One of my favorite things Taylor does is make Karou incredibly human. She’s sad, she falters, she looks messy, she’s traumatized. She doesn’t let love-because-love throw her back into Akiva’s arms.

Take note, writers everywhere: waiting three books for a second kiss is good relationship writingIn the first book, Karou and Akiva display some of the hollow romance nonsense– they’re drawn to each other– can’t stop looking at each other, etc etc. However, they don’t proceed to drop literally everything to stay together for no apparent reason. It’s basically my number one pet peeve when characters betray their best friends or families to be with a stranger.
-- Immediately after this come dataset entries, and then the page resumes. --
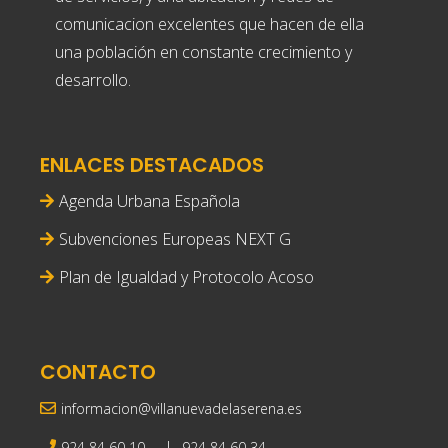
comunicacion excelentes que hacen de ella
una población en constante crecimiento y
desarrollo.
ENLACES DESTACADOS
Agenda Urbana Española
Subvenciones Europeas NEXT G
Plan de Igualdad y Protocolo Acoso
CONTACTO
informacion@villanuevadelaserena.es
|
924 84 60 10
924 84 60 34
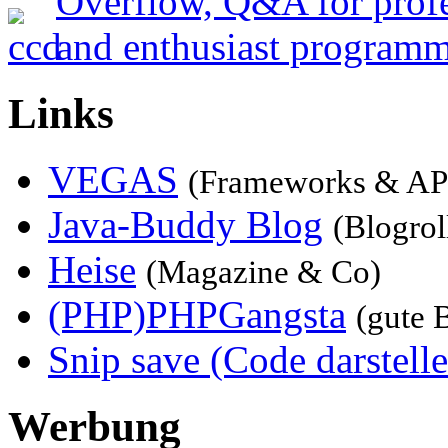
Links
VEGAS
(Frameworks & AP
Java-Buddy Blog
(Blogrol
Heise
(Magazine & Co)
(PHP)PHPGangsta
(gute 
Snip save (Code darstelle
Werbung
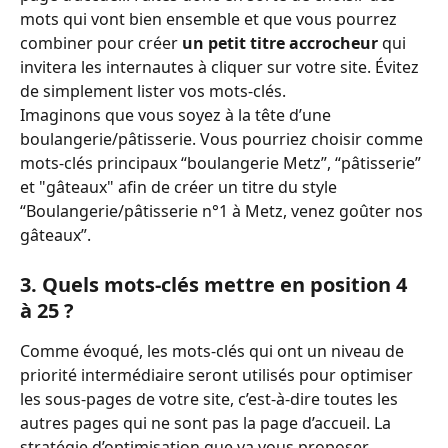
mots qui vont bien ensemble et que vous pourrez 
combiner pour créer 
un petit titre accrocheur 
qui 
invitera les internautes à cliquer sur votre site. Évitez 
de simplement lister vos mots-clés.
Imaginons que vous soyez à la tête d’une 
boulangerie/pâtisserie. Vous pourriez choisir comme 
mots-clés principaux “boulangerie Metz”, “pâtisserie” 
et "gâteaux" afin de créer un titre du style 
“Boulangerie/pâtisserie n°1 à Metz, venez goûter nos 
gâteaux”. 
3. Quels mots-clés mettre en position 4 
à 25 ? 
Comme évoqué, les mots-clés qui ont un niveau de 
priorité intermédiaire seront utilisés pour optimiser 
les sous-pages de votre site, c’est-à-dire toutes les 
autres pages qui ne sont pas la page d’accueil. La 
stratégie d’optimisation que va vous proposer 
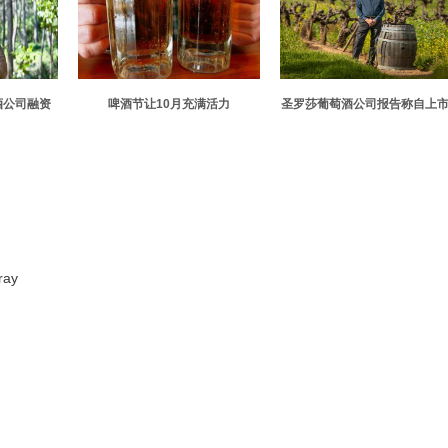
酒公司融资
啤酒节让10月充满活力
圣罗莎葡萄酒公司报告称自上
来净收入增长
ay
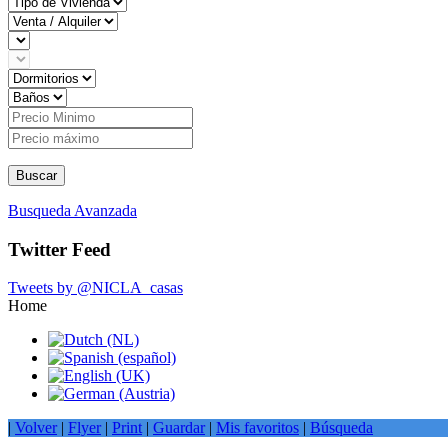
Buscar
Busqueda Avanzada
Twitter Feed
Tweets by @NICLA_casas
Home
|
Volver
|
Flyer
|
Print
|
Guardar
|
Mis favoritos
|
Búsqueda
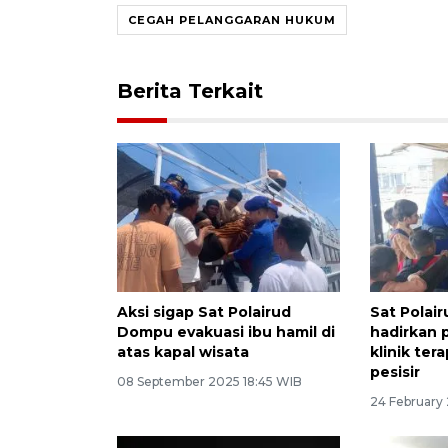
CEGAH PELANGGARAN HUKUM
Berita Terkait
Aksi sigap Sat Polairud
Sat Polai
Dompu evakuasi ibu hamil di
hadirkan 
atas kapal wisata
klinik te
pesisir
08 September 2025 18:45 WIB
24 February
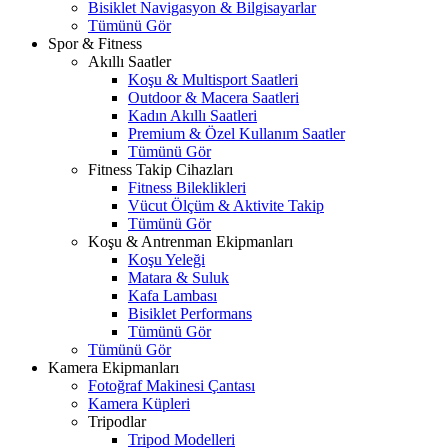
Bisiklet Navigasyon & Bilgisayarlar
Tümünü Gör
Spor & Fitness
Akıllı Saatler
Koşu & Multisport Saatleri
Outdoor & Macera Saatleri
Kadın Akıllı Saatleri
Premium & Özel Kullanım Saatler
Tümünü Gör
Fitness Takip Cihazları
Fitness Bileklikleri
Vücut Ölçüm & Aktivite Takip
Tümünü Gör
Koşu & Antrenman Ekipmanları
Koşu Yeleği
Matara & Suluk
Kafa Lambası
Bisiklet Performans
Tümünü Gör
Tümünü Gör
Kamera Ekipmanları
Fotoğraf Makinesi Çantası
Kamera Küpleri
Tripodlar
Tripod Modelleri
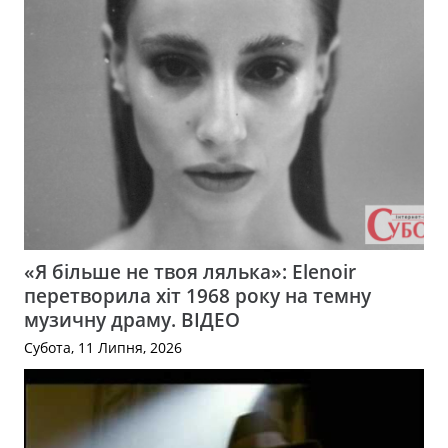
«Я більше не твоя лялька»: Elenoir
перетворила хіт 1968 року на темну
музичну драму. ВІДЕО
Субота, 11 Липня, 2026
Karou and Akiva continue, in the third book, to be way cooler than that.

My tiny critique of this book is about our friend Mik. He’s a cardboard boyfriend. Zusanna is so bright and loud that you almost don’t notice her quiet boyfriend who follows her literally into other worlds. There’s a lot happening in these books, but devotion to his girlfriend isn’t really an actual personality trait. I had to dig for this critique.

Also, the humor in these books is so creative and adorable. Much of it comes from embracing the utter absurdity of their situation, but it seems like things I might actually say, which is always kind of fun.

This book is a stunning conclusion to a trilogy incredibly close to my heart. My only complaint about it really is that it’s well set up for there to be a fourth book, or another series. Honestly if my only real dig is that there isn’t more? Yeah, these are good books. Go read it. Go read it. Go read it.